Free Particle Action

gulsen

I've recently started Feynman & Gibbs. I was sure exercises will be fun, but i can't enjoy myself when i fail solving the first one! Exercise 1-1 says: show that free particle action is

[tex]\frac{m}{2} \frac{x_b^2 - x_a^2}{t_b-t_a}[/tex]

I tried finding anti-derivative of [itex]\dot x^2[/itex], ended up with [itex]x\dot x - \int x d(\dot x)[/itex] via integration by parts. Couldn't do much about the integral. Of course, I know the solution, and can show it using Euler-Lagrange equations, [itex]x=vt[/itex] where [itex]v[/itex] is a constant (taking [itex]x_0=0[/itex]). I can "solve" the question by substituting [itex]x[/itex] in the action integral

[tex]S = \int_{t_a}^{t_b} \frac{m}{2}v^2 dt[/tex]

but i suppose this counts as cheating --kinda solving backwards.

Any ideas on how this kind of stuff can be solved?

smallphi

It's not cheating. The action have different values on different paths. The principle of least action claims that the actual path will extremize the action.

They want you to find the path that extremizes the action by using the usual Euler-Lagrange equations. You know the answer should be motion of constant velocity, x = xa + vt, where v = const = (xb-xa)/(tb-ta). Then you plug that in and evaluate the action on that path.

lightarrow

Shouldn't it be:

[tex]\frac{m}{2} \frac{(x_b - x_a)^2}{t_b-t_a}[/tex]The exercise asks you to find the action S. How S is defined?

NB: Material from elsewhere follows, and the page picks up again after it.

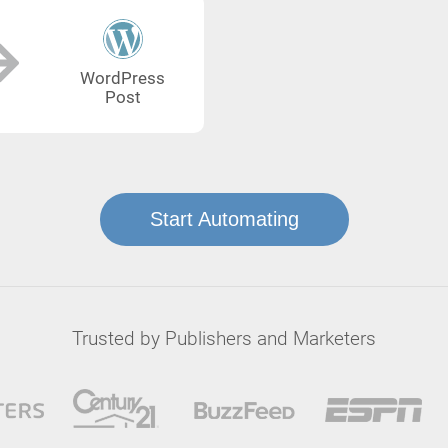
WordPress
Post
Start Automating
Trusted by Publishers and Marketers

It's defined as

[tex]S = \int_{t_a}^{t_b} \L dt[/tex]

where L = T - V; T = kinetic energy and V = potential energy;

In this case, V = 0 and T = [tex] \frac{m}{2}v^2 [/tex] and to write kinetic energy you surely don't need Eulero-Lagrange equations, I hope, kinetic energy is defined in that way!

So:

[tex]S = \int_{t_a}^{t_b} \frac{m}{2}v^2 dt[/tex]

Where is the problem? Always start from definitions.

hunt_mat

This looks wrong but the equation of motion here is [tex]\ddot{x}=0[/tex], so:

[tex]
S=\frac{m}{2}\int_{t_{a}}^{t_{b}}\dot{x}^{2}dt=\left[ x\dot{x}\right]_{t_{a}}^{t_{b}}-\int_{t_{a}}^{t_{b}}x\ddot{x}dt
[/tex]

Now in second integral is zero by the equation of motion. Not too sure where to go from here.

RedX

Remember that [tex]\dot{x} [/tex] is the same at the initial time and final time, since [tex]\ddot{x}=0 [/tex].

So you get [tex]\left[ x\dot{x}\right]_{t_{a}}^{t_{b}}=\dot{x}(x_b-x_a)=\frac{(x_b-x_a)^2}{t_b-t_a} [/tex]

So you can check that the derivative of the action:

[tex]S=\frac{m}{2}\frac{(x_b-x_a)^2}{t_b-t_a} [/tex]

with respect to x_b equals momentum, and with respect to time equals negative energy (which in this case is just kinetic).